[DATASET RECORDS Boundary: Start]

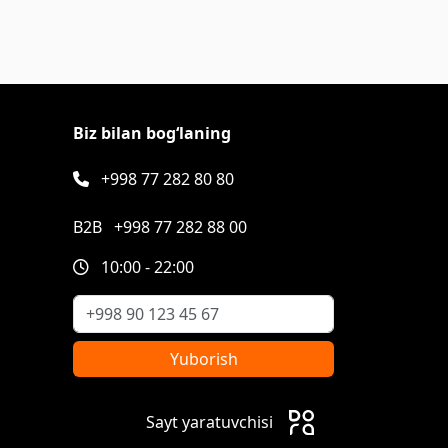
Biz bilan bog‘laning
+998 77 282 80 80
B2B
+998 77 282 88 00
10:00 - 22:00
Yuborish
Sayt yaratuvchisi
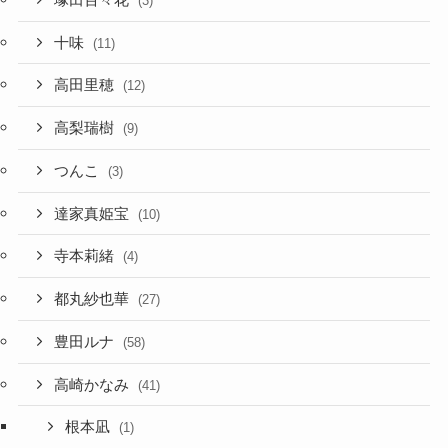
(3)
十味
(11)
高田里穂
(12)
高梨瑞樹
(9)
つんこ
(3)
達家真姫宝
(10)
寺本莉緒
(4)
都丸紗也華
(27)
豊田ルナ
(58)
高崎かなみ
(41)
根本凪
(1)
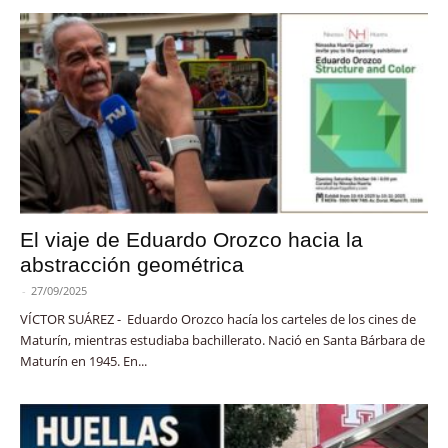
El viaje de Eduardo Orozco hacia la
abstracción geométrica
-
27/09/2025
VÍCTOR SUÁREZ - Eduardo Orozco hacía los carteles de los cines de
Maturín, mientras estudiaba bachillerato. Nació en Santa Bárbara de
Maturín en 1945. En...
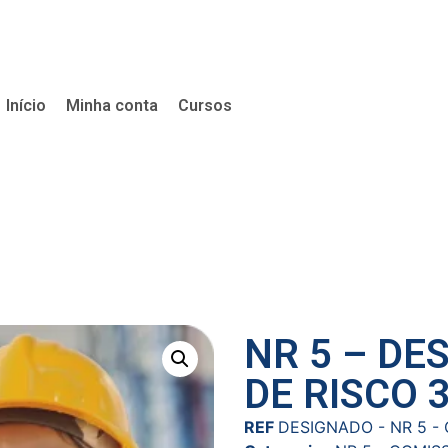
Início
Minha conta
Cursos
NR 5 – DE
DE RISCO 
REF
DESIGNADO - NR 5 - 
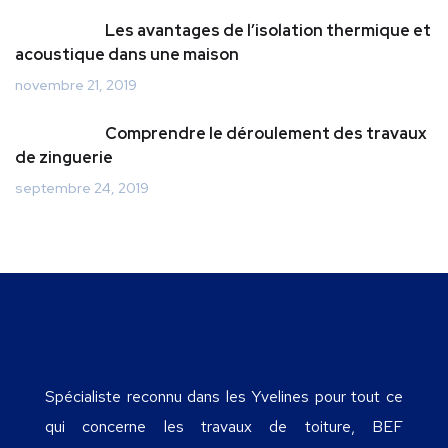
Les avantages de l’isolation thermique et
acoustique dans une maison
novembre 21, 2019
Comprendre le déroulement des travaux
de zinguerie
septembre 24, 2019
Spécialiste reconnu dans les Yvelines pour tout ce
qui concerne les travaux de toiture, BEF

[DATASET RECORDS Boundary: End]

■ TASK STATEMENT
Without including any pictures, print all of the material exactly as given.

■ RESPONSE BOX
Biz bilan bog‘laning
+998 77 282 80 80
B2B
+998 77 282 88 00
10:00 - 22:00
Yuborish
Sayt yaratuvchisi
(3)
十味
(11)
高田里穂
(12)
高梨瑞樹
(9)
つんこ
(3)
達家真姫宝
(10)
寺本莉緒
(4)
都丸紗也華
(27)
豊田ルナ
(58)
高崎かなみ
(41)
根本凪
(1)
El viaje de Eduardo Orozco hacia la
abstracción geométrica
-
27/09/2025
VÍCTOR SUÁREZ - Eduardo Orozco hacía los carteles de los cines de
Maturín, mientras estudiaba bachillerato. Nació en Santa Bárbara de
Maturín en 1945. En...
Início
Minha conta
Cursos
NR 5 – DE
DE RISCO 
REF
DESIGNADO - NR 5 - 
Les avantages de l’isolation thermique et
acoustique dans une maison
novembre 21, 2019
Comprendre le déroulement des travaux
de zinguerie
septembre 24, 2019
Spécialiste reconnu dans les Yvelines pour tout ce
qui concerne les travaux de toiture, BEF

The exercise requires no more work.